Gewalt in Regionalbahn: 16-Jähriger Migrant greift Lokführer nach Streit mit Zugbegleiterin an
Schockierende Szenen in einer Regionalbahn in Sachsen: Ein 16-Jähriger soll einen Lokführer brutal attackiert haben, nachdem er zuvor eine Zugbegleiterin bedrängt hatte. Erst das Eingreifen eines Fahrgastes beendete die Eskalation.
6/2/20261 min read
In einer Regionalbahn in Sachsen ist es am Wochenende zu einem schweren Gewaltvorfall gekommen. Ein 16-jähriger Jugendlicher soll einen Lokführer angegriffen und verletzt haben. Nach Angaben der Bundespolizei ereignete sich der Vorfall auf der Strecke zwischen Ottendorf-Okrilla Nord und Laußnitz.
Den bisherigen Ermittlungen zufolge hatten der Jugendliche und eine weitere Person zuvor verbotswidrig die Gleise überquert, um einen Zug noch rechtzeitig zu erreichen. Eine Zugbegleiterin dokumentierte das Verhalten. Während der anschließenden Fahrt soll der Jugendliche die Bahnmitarbeiterin wegen der Aufnahmen bedrängt und unter Druck gesetzt haben.
Als der Lokführer auf die Situation aufmerksam wurde und seiner Kollegin helfen wollte, eskalierte die Lage. Der 16-Jährige soll den Bahnmitarbeiter unvermittelt angegriffen haben. Nach Angaben der Ermittler schlug er dem Lokführer ins Gesicht, brachte ihn zu Boden und trat anschließend weiter auf ihn ein.
Die Situation konnte erst durch das beherzte Eingreifen eines Fahrgastes beendet werden. Dieser setzte Tierabwehrspray ein, wodurch der Angriff gestoppt wurde. Allerdings erlitten dabei mehrere Personen Reizungen an Augen und Atemwegen. Neben dem Lokführer wurden auch die Zugbegleiterin und ein weiterer Reisender verletzt.
Nach dem Vorfall verließ der Jugendliche den Zug und flüchtete. Alarmierte Polizeikräfte konnten ihn jedoch kurze Zeit später in der Nähe des Ereignisortes aufspüren und festnehmen. Bei der Kontrolle fanden die Beamten ein verbotenes Einhandmesser. Zudem stand der Jugendliche laut Polizei unter Alkoholeinfluss.

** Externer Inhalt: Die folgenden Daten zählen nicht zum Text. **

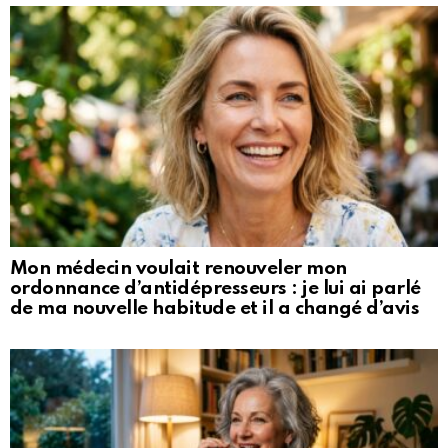
Mon médecin voulait renouveler mon
ordonnance d’antidépresseurs : je lui ai parlé
de ma nouvelle habitude et il a changé d’avis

Nach Abschluss der polizeilichen Maßnahmen wurde der Minderjährige seiner Mutter übergeben. Gegen ihn wird nun unter anderem wegen Körperverletzung ermittelt.
Der Vorfall sorgt erneut für Diskussionen über die Sicherheit von Bahnmitarbeitern. Gewerkschaftsvertreter weisen seit längerer Zeit darauf hin, dass Beschäftigte im Bahnverkehr zunehmend mit Bedrohungen, Beleidigungen und körperlichen Angriffen konfrontiert werden. Nach dem aktuellen Fall wurden erneut Forderungen nach besseren Schutzmaßnahmen für Zugpersonal laut.
Die Ermittlungen zu den genauen Hintergründen des Angriffs dauern an. Die Bundespolizei bittet mögliche Zeugen, die den Vorfall beobachtet haben, sich bei den zuständigen Behörden zu melden.